Tahun 1955, dua tahun setelah ayahandanya wafat, Gus Dur dikirim ke Jogja, untuk menempuh pendidikan di Sekolah Menengah Ekonomi Pertama (SMEP). Gus Dur di Jogja meninggalkan beberapa kisah menarik, antara lain, ia tinggal di Haji Junaidi, tokoh Muhammadiyah di Kauman. Dan selain makin rajin belajar bahasa Inggris di sana, Gus Dur juga leluasa nonton bioskop.
Tak kalah menarik, dan ini yang mengejutkan sekaligus bikin geli, yaitu Gus Dur mendapat tugas dari Partai Nahdlatul Ulama sewaktu pemilu 1955.
Gus Dur, seperti diceritakan Akhmad Fikri AF, diberi tugas menjemput orang-orang yang diduga NU untuk mencoblos Partai NU.
Nah, salah satu yang dijemput itu kakek-kakek, di daerah Plengkung Gading.
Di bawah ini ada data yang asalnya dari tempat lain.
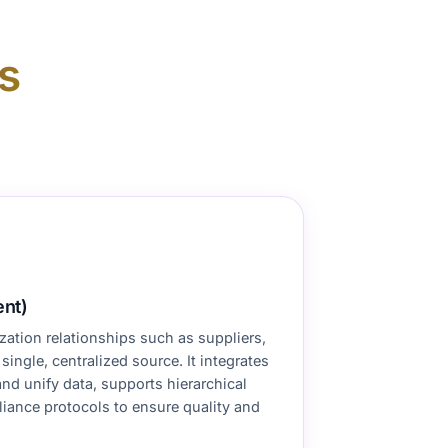
s
nt)
ation relationships such as suppliers,
ingle, centralized source. It integrates
d unify data, supports hierarchical
ance protocols to ensure quality and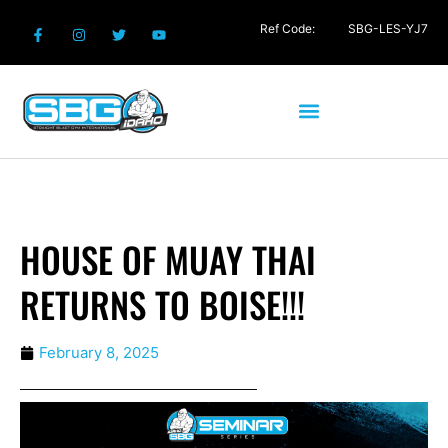
Ref Code:
SBG-LES-YJ7
HOUSE OF MUAY THAI
RETURNS TO BOISE!!!
February 8, 2025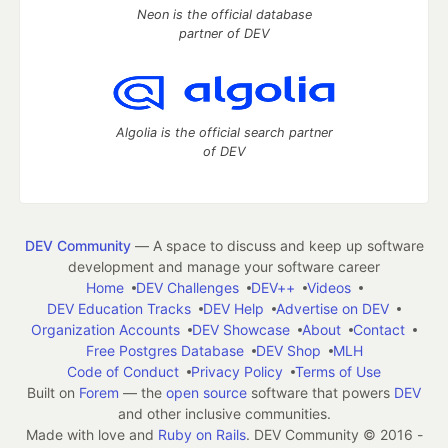
Neon is the official database
partner of DEV
Algolia is the official search partner
of DEV
DEV Community
— A space to discuss and keep up software
development and manage your software career
Home
DEV Challenges
DEV++
Videos
DEV Education Tracks
DEV Help
Advertise on DEV
Organization Accounts
DEV Showcase
About
Contact
Free Postgres Database
DEV Shop
MLH
Code of Conduct
Privacy Policy
Terms of Use
Built on
Forem
— the
open source
software that powers
DEV
and other inclusive communities.
Made with love and
Ruby on Rails
. DEV Community
©
2016 -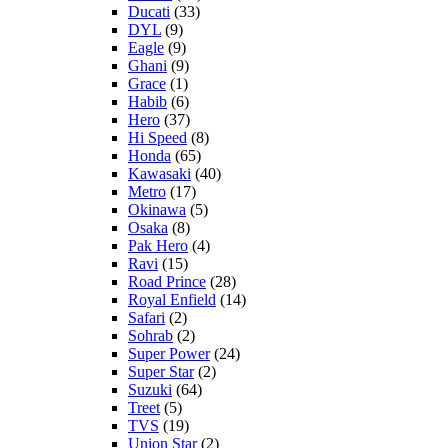
Ducati
(33)
DYL
(9)
Eagle
(9)
Ghani
(9)
Grace
(1)
Habib
(6)
Hero
(37)
Hi Speed
(8)
Honda
(65)
Kawasaki
(40)
Metro
(17)
Okinawa
(5)
Osaka
(8)
Pak Hero
(4)
Ravi
(15)
Road Prince
(28)
Royal Enfield
(14)
Safari
(2)
Sohrab
(2)
Super Power
(24)
Super Star
(2)
Suzuki
(64)
Treet
(5)
TVS
(19)
Union Star
(2)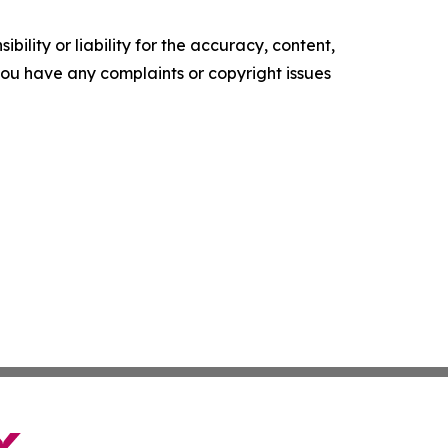
ility or liability for the accuracy, content,
f you have any complaints or copyright issues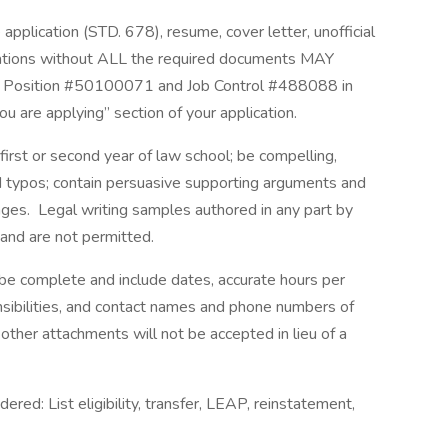
pplication (STD. 678), resume, cover letter, unofficial
ications without ALL the required documents MAY
 Position #50100071 and Job Control #488088 in
you are applying” section of your application.
 first or second year of law school; be compelling,
d typos; contain persuasive supporting arguments and
pages. Legal writing samples authored in any part by
d and are not permitted.
 complete and include dates, accurate hours per
sibilities, and contact names and phone numbers of
other attachments will not be accepted in lieu of a
idered: List eligibility, transfer, LEAP, reinstatement,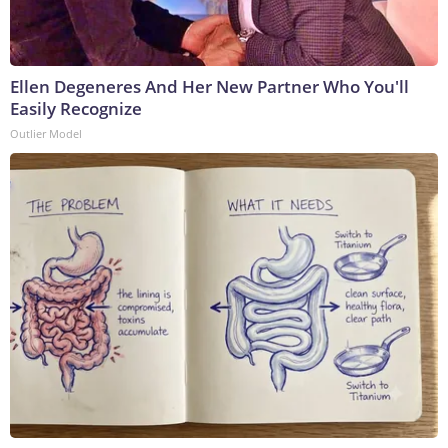
Ellen Degeneres And Her New Partner Who You'll
Easily Recognize
Outlier Model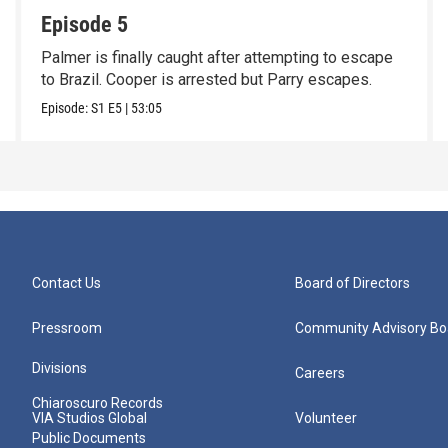
Episode 5
Palmer is finally caught after attempting to escape
to Brazil. Cooper is arrested but Parry escapes.
Episode:
S1
E5
|
53:05
Contact Us
Board of Directors
Pressroom
Community Advisory Bo
Divisions
Careers
Chiaroscuro Records
VIA Studios Global
Volunteer
Public Documents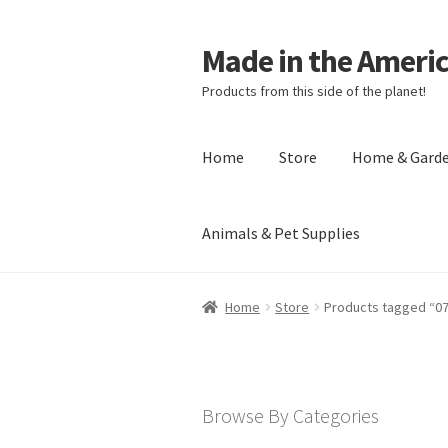
Made in the Ameri
Products from this side of the planet!
Home
Store
Home & Gard
Animals & Pet Supplies
Home
About Made in the Americas (
Home
Store
Products tagged “0
Checkout
Account
Shipping Policy
R
Browse By Categories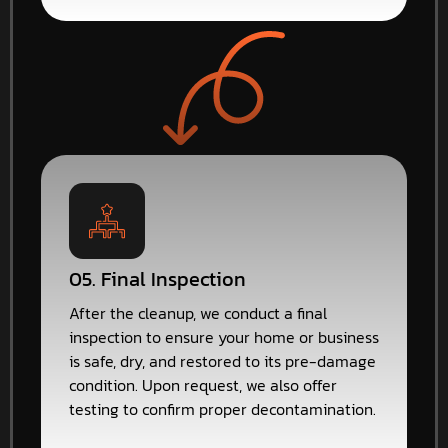
05. Final Inspection
After the cleanup, we conduct a final
inspection to ensure your home or business
is safe, dry, and restored to its pre-damage
condition. Upon request, we also offer
testing to confirm proper decontamination.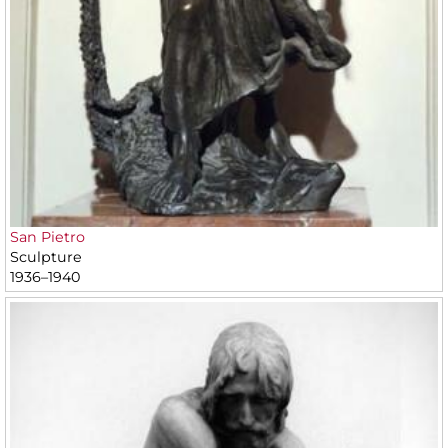
San Pietro
Sculpture
1936–1940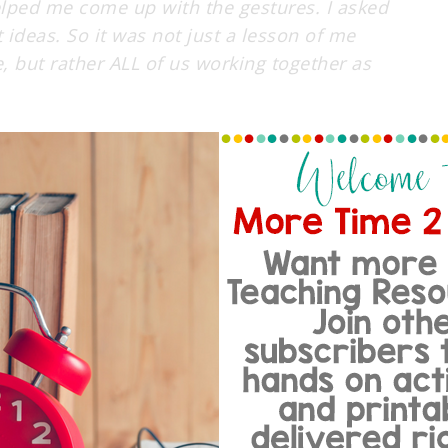
elped me come up with the gestures. I asked
 ideas. So it was not just a lesson of me
, but rather ALL of us working together as
HELPING EACH OTHER OUT!
ith me on my WBT journey then stay tuned for
dents to Teach-Okay! …. Oh and with my WBT
re with you all about my less than stellar
 a half shut, gunk filled eye! I know it
ven grosser in person. So needless to say I
YE!!!! I’ve NEVER had pink eye and my kids
it all off NONE of my students have pink
. Boo hoo hoo! So needless to say I am Germ
d of in quarantine… help!!!!!! So with those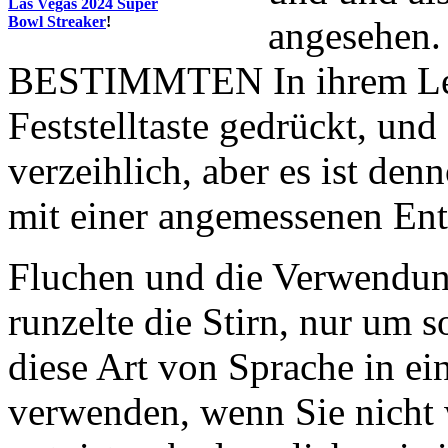
Las Vegas 2024 Super
Bowl Streaker
!
angesehen.
BESTIMMTEN In ihrem Lebe
Feststelltaste gedrückt, und
verzeihlich, aber es ist de
mit einer angemessenen En
Fluchen und die Verwendung
runzelte die Stirn, nur um s
diese Art von Sprache in e
verwenden, wenn Sie nicht 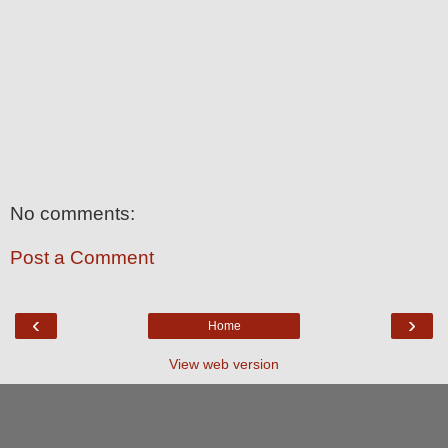
No comments:
Post a Comment
‹
›
Home
View web version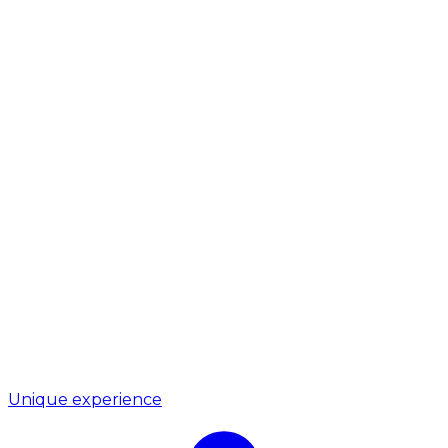
Unique experience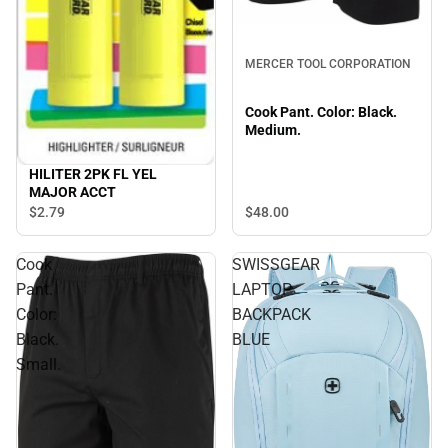
MERCER TOOL CORPORATION
Cook Pant. Color: Black.
Medium.
HILITER 2PK FL YEL
MAJOR ACCT
$48.
00
$2.
79
Cook
SWISSGEAR
Pant.
LAPTOP
Color:
BACKPACK
Black.
BLUE
Small.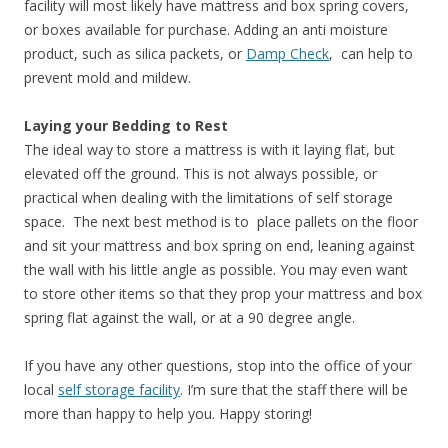
facility will most likely have mattress and box spring covers,
or boxes available for purchase. Adding an anti moisture
product, such as silica packets, or
Damp Check
, can help to
prevent mold and mildew.
Laying your Bedding to Rest
The ideal way to store a mattress is with it laying flat, but
elevated off the ground. This is not always possible, or
practical when dealing with the limitations of self storage
space. The next best method is to place pallets on the floor
and sit your mattress and box spring on end, leaning against
the wall with his little angle as possible. You may even want
to store other items so that they prop your mattress and box
spring flat against the wall, or at a 90 degree angle.
If you have any other questions, stop into the office of your
local
self storage facility
. I’m sure that the staff there will be
more than happy to help you. Happy storing!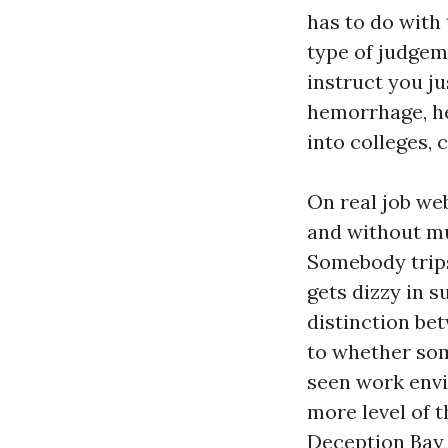
has to do with 
type of judgeme
instruct you ju
hemorrhage, hea
into colleges, c
On real job we
and without mu
Somebody trips
gets dizzy in 
distinction be
to whether som
seen work envi
more level of t
Deception Bay t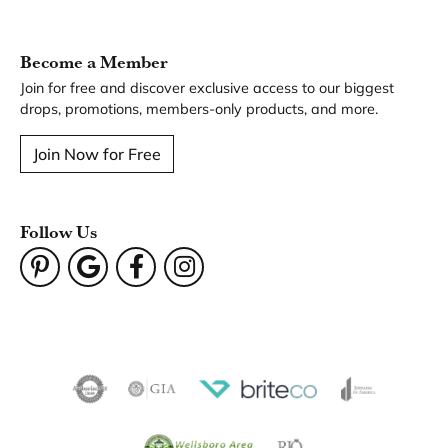
Become a Member
Join for free and discover exclusive access to our biggest
drops, promotions, members-only products, and more.
Join Now for Free
Follow Us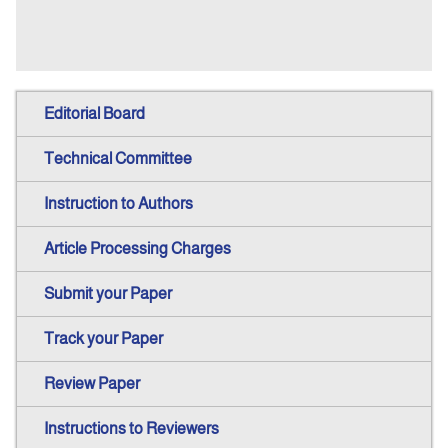
Editorial Board
Technical Committee
Instruction to Authors
Article Processing Charges
Submit your Paper
Track your Paper
Review Paper
Instructions to Reviewers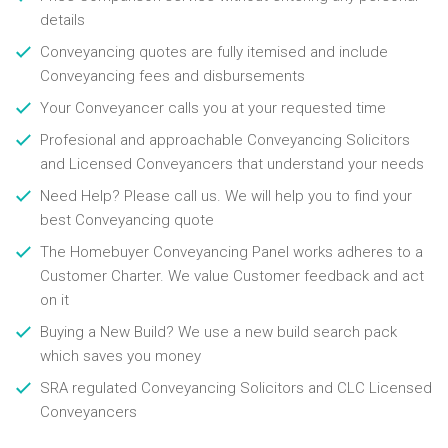
details
Conveyancing quotes are fully itemised and include
Conveyancing fees and disbursements
Your Conveyancer calls you at your requested time
Profesional and approachable Conveyancing Solicitors
and Licensed Conveyancers that understand your needs
Need Help? Please call us. We will help you to find your
best Conveyancing quote
The Homebuyer Conveyancing Panel works adheres to a
Customer Charter. We value Customer feedback and act
on it
Buying a New Build? We use a new build search pack
which saves you money
SRA regulated Conveyancing Solicitors and CLC Licensed
Conveyancers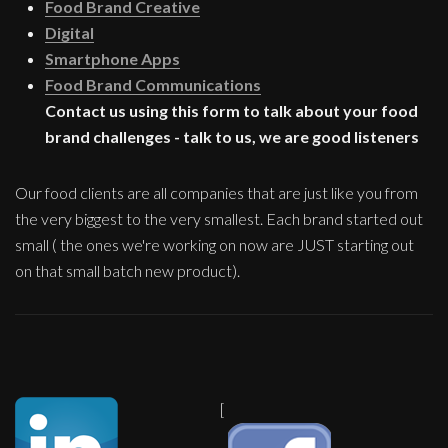
Food Brand Creative
Digital
Smartphone Apps
Food Brand Communications
Contact us using this form to talk about your food
brand challenges - talk to us, we are good listeners
Our food clients are all companies that are just like you from
the very biggest to the very smallest. Each brand started out
small ( the ones we're working on now are JUST starting out
on that small batch new product).
[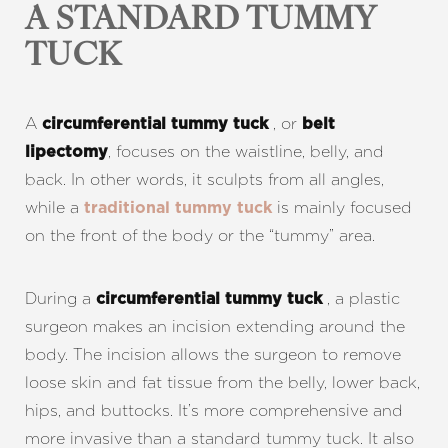
A STANDARD TUMMY
TUCK
A
, or
circumferential tummy tuck
belt
, focuses on the waistline, belly, and
lipectomy
back. In other words, it sculpts from all angles,
while a
is mainly focused
traditional tummy tuck
on the front of the body or the “tummy” area.
During a
, a plastic
circumferential tummy tuck
surgeon makes an incision extending around the
body. The incision allows the surgeon to remove
loose skin and fat tissue from the belly, lower back,
hips, and buttocks. It’s more comprehensive and
more invasive than a standard tummy tuck. It also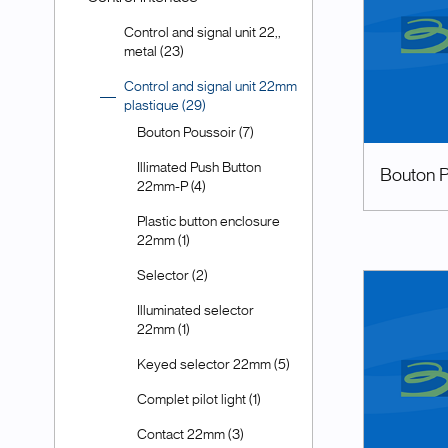
Control and signal unit 22,,
metal (23)
Control and signal unit 22mm
plastique (29)
Bouton Poussoir (7)
Illimated Push Button
Bouton P
22mm-P (4)
Plastic button enclosure
22mm (1)
Selector (2)
Illuminated selector
22mm (1)
Keyed selector 22mm (5)
Complet pilot light (1)
Contact 22mm (3)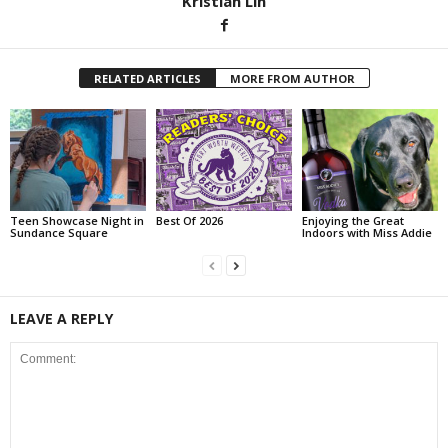
Kristian Lin
RELATED ARTICLES
MORE FROM AUTHOR
Teen Showcase Night in
Best Of 2026
Enjoying the Great
Sundance Square
Indoors with Miss Addie
LEAVE A REPLY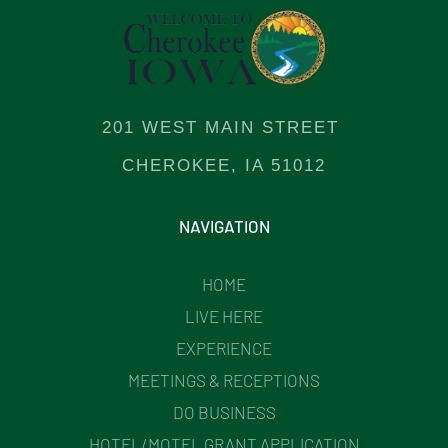
201 WEST MAIN STREET
CHEROKEE, IA 51012
NAVIGATION
HOME
LIVE HERE
EXPERIENCE
MEETINGS & RECEPTIONS
DO BUSINESS
HOTEL/MOTEL GRANT APPLICATION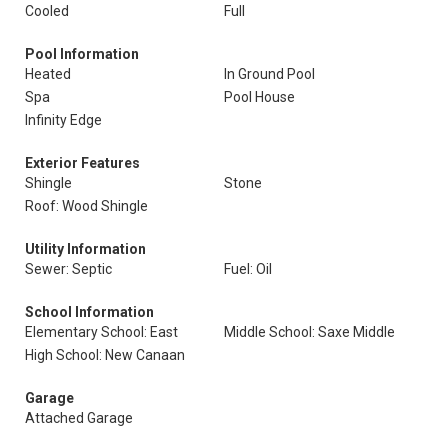
Cooled
Full
Pool Information
Heated
In Ground Pool
Spa
Pool House
Infinity Edge
Exterior Features
Shingle
Stone
Roof: Wood Shingle
Utility Information
Sewer: Septic
Fuel: Oil
School Information
Elementary School: East
Middle School: Saxe Middle
High School: New Canaan
Garage
Attached Garage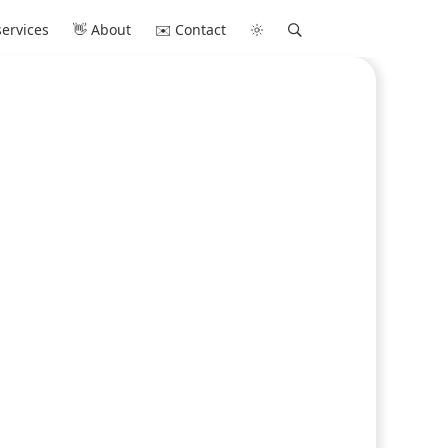
ervices
👋 About
✉️ Contact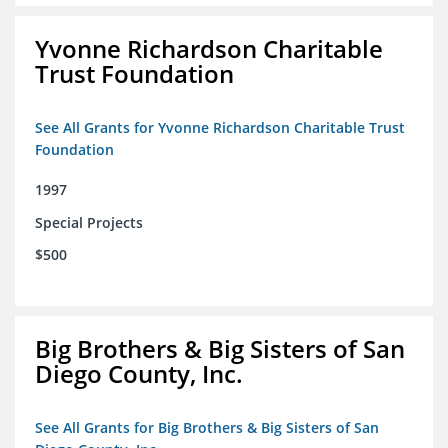
Yvonne Richardson Charitable
Trust Foundation
See All Grants for Yvonne Richardson Charitable Trust
Foundation
1997
Special Projects
$500
Big Brothers & Big Sisters of San
Diego County, Inc.
See All Grants for Big Brothers & Big Sisters of San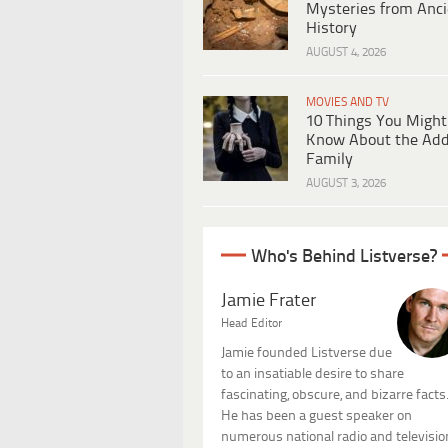
Mysteries from Anci
History
AUGUST 4, 2026
MOVIES AND TV
10 Things You Might
Know About the Ad
Family
AUGUST 3, 2026
Who's Behind Listverse?
Jamie Frater
Head Editor
Jamie founded Listverse due
to an insatiable desire to share
fascinating, obscure, and bizarre facts
He has been a guest speaker on
numerous national radio and televisio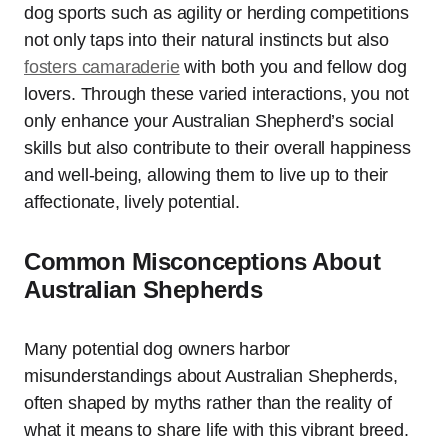
dog sports such as agility or herding competitions
not only taps into their natural instincts but also
fosters camaraderie
with both you and fellow dog
lovers. Through these varied interactions, you not
only enhance your Australian Shepherd’s social
skills but also contribute to their overall happiness
and well-being, allowing them to live up to their
affectionate, lively potential.
Common Misconceptions About
Australian Shepherds
Many potential dog owners harbor
misunderstandings about Australian Shepherds,
often shaped by myths rather than the reality of
what it means to share life with this vibrant breed.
Gus Dur bersama beberapa Banser menandu kakek-kakek yang sudah tidak mampu berjalan itu menuju alun-alun utara, tempat pemungutan suara dilakukan.
Saat kakek-kakek ada di bilik suara ditemani seorang petugas TPS, Gus Dur menungguinya di luar.
“Nyoblos nopo, Mbah? Mau nyoblos apa Kek?” tanya petugas. Kakek ini karena sudah uzur ditanyai oleh petugas.
Gus Dur yang ada di luar mendengar pertanyaan petugas itu, sambil berkata dalam hati, “Pasti… tali jagat.” (logo Partai NU, bola dunia yang diikat tali dan dikelilingi bintang sembilan)
Si kakek menjawab pertanyaan petugas dengan suara keras juga, “Palu-Arit…”
Hahaha.. Jawabannya di luar dugaan Gus Dur. Palu dan arit adalah lambang PKI.